=== RECORDS SUPPLIED ===

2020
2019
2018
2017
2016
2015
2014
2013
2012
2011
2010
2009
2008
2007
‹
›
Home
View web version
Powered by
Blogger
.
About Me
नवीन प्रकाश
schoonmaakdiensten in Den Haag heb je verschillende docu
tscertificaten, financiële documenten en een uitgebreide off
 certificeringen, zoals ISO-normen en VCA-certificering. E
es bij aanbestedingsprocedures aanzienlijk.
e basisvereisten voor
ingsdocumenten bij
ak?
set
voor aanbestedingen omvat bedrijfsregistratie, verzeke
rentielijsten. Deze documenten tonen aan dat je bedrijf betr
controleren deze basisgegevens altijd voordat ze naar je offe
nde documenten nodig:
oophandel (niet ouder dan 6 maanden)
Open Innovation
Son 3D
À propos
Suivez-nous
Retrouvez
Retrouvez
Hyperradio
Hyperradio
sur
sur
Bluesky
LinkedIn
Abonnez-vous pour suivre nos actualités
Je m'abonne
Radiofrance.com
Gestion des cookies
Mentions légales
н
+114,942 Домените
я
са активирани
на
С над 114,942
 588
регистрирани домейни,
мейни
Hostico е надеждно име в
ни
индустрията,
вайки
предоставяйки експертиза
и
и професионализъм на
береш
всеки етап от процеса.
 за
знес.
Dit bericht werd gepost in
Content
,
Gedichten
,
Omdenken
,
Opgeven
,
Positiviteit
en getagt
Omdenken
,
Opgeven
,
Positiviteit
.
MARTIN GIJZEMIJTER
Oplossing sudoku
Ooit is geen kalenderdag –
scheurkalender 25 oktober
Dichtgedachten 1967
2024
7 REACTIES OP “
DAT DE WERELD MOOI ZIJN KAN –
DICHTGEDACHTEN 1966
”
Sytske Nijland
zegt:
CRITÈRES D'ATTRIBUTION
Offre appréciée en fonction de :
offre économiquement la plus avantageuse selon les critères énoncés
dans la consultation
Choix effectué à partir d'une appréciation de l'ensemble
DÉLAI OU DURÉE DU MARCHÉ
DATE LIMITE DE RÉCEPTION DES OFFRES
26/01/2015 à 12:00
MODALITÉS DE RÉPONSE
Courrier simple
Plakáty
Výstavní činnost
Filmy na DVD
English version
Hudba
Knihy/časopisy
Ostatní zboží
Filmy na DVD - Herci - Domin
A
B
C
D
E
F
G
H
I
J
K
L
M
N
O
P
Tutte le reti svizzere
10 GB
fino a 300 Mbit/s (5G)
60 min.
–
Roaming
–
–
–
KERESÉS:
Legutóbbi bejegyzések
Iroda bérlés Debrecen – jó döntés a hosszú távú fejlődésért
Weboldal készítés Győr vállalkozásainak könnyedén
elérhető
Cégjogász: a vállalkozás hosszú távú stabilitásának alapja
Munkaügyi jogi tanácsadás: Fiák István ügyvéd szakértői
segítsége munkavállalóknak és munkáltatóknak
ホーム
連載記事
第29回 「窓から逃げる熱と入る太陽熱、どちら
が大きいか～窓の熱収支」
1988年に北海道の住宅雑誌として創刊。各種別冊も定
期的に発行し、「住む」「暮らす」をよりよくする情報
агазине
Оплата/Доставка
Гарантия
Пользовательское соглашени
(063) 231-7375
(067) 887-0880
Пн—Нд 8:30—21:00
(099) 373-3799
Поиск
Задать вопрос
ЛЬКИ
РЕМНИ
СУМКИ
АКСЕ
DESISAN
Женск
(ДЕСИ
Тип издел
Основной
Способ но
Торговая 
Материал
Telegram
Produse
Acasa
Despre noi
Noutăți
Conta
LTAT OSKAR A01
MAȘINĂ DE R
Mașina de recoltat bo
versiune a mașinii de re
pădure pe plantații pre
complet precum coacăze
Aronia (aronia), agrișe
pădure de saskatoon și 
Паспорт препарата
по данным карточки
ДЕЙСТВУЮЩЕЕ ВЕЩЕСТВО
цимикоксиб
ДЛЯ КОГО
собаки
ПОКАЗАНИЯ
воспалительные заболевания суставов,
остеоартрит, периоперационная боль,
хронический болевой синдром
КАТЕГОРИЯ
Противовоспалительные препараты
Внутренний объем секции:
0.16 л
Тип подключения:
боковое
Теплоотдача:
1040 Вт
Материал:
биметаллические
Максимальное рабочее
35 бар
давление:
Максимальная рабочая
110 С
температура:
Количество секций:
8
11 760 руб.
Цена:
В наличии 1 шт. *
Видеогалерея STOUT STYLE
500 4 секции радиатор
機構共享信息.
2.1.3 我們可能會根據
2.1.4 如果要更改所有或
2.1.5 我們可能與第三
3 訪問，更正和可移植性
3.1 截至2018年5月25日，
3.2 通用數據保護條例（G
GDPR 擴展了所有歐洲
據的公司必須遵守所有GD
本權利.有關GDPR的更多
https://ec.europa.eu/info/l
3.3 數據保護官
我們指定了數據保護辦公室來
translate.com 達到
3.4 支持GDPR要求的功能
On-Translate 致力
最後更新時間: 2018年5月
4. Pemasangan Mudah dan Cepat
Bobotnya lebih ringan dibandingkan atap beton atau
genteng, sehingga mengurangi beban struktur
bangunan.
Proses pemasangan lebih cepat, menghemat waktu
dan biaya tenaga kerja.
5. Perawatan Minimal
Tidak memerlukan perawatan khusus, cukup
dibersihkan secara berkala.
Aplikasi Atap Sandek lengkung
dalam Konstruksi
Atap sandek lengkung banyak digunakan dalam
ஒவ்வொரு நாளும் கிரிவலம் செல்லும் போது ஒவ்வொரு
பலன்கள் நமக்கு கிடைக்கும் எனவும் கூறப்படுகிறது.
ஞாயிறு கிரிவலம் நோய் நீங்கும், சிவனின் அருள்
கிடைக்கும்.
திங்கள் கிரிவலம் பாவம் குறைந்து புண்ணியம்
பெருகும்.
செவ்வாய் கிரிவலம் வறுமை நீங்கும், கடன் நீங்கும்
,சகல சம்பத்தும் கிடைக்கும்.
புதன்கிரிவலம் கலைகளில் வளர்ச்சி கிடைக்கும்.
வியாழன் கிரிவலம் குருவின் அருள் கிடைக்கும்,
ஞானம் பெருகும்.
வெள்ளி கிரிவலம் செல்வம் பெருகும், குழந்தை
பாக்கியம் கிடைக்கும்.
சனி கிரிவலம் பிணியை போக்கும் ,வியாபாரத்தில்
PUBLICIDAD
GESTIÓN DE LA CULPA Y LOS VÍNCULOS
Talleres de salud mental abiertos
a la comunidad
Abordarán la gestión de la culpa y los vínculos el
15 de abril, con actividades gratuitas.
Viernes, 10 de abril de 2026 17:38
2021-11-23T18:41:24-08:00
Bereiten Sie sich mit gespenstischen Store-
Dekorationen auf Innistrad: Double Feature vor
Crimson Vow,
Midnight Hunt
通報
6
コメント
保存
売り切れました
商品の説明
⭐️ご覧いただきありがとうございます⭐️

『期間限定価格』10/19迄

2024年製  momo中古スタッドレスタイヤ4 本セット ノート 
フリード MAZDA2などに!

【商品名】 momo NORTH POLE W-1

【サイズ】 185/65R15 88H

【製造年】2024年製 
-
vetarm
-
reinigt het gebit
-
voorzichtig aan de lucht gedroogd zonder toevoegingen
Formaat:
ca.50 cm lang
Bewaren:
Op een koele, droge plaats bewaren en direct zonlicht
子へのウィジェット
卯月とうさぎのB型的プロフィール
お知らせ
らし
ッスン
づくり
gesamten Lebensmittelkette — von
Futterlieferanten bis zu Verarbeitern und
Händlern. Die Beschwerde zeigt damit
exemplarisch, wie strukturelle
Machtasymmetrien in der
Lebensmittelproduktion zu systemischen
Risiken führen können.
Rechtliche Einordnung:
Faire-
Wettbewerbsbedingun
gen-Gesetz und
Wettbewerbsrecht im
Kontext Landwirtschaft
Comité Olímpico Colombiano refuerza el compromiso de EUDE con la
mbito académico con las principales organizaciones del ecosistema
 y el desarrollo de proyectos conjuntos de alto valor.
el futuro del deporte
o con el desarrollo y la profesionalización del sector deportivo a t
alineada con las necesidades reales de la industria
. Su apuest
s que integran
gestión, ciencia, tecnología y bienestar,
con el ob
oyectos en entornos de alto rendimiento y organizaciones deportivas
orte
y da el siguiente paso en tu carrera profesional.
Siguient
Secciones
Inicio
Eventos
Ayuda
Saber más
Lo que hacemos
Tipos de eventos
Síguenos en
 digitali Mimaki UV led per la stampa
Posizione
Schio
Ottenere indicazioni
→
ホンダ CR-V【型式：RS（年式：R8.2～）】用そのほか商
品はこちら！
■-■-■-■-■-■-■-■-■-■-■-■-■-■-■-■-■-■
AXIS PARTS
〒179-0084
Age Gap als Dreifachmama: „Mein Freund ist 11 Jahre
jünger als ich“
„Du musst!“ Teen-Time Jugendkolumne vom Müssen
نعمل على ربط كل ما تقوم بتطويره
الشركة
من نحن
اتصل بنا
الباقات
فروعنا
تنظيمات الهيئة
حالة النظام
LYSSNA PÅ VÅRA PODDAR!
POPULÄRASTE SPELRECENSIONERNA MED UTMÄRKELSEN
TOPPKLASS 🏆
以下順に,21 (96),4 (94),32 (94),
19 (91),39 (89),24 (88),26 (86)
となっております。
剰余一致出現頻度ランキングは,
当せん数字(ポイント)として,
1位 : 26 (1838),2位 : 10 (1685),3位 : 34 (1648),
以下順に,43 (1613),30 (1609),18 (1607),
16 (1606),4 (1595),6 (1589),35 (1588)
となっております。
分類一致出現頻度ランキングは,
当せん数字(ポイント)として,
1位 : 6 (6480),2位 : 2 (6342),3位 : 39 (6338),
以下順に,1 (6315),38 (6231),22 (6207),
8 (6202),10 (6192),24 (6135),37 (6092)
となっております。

===

Your answer should be the lines above from the one containing "и професионализъм на" through the one containing "Offre appréciée en", copied exactly and with both ends kept.

и професионализъм на
береш
всеки етап от процеса.
 за
знес.
Dit bericht werd gepost in
Content
,
Gedichten
,
Omdenken
,
Opgeven
,
Positiviteit
en getagt
Omdenken
,
Opgeven
,
Positiviteit
.
MARTIN GIJZEMIJTER
Oplossing sudoku
Ooit is geen kalenderdag –
scheurkalender 25 oktober
Dichtgedachten 1967
2024
7 REACTIES OP “
DAT DE WERELD MOOI ZIJN KAN –
DICHTGEDACHTEN 1966
”
Sytske Nijland
zegt:
CRITÈRES D'ATTRIBUTION
Offre appréciée en fonction de :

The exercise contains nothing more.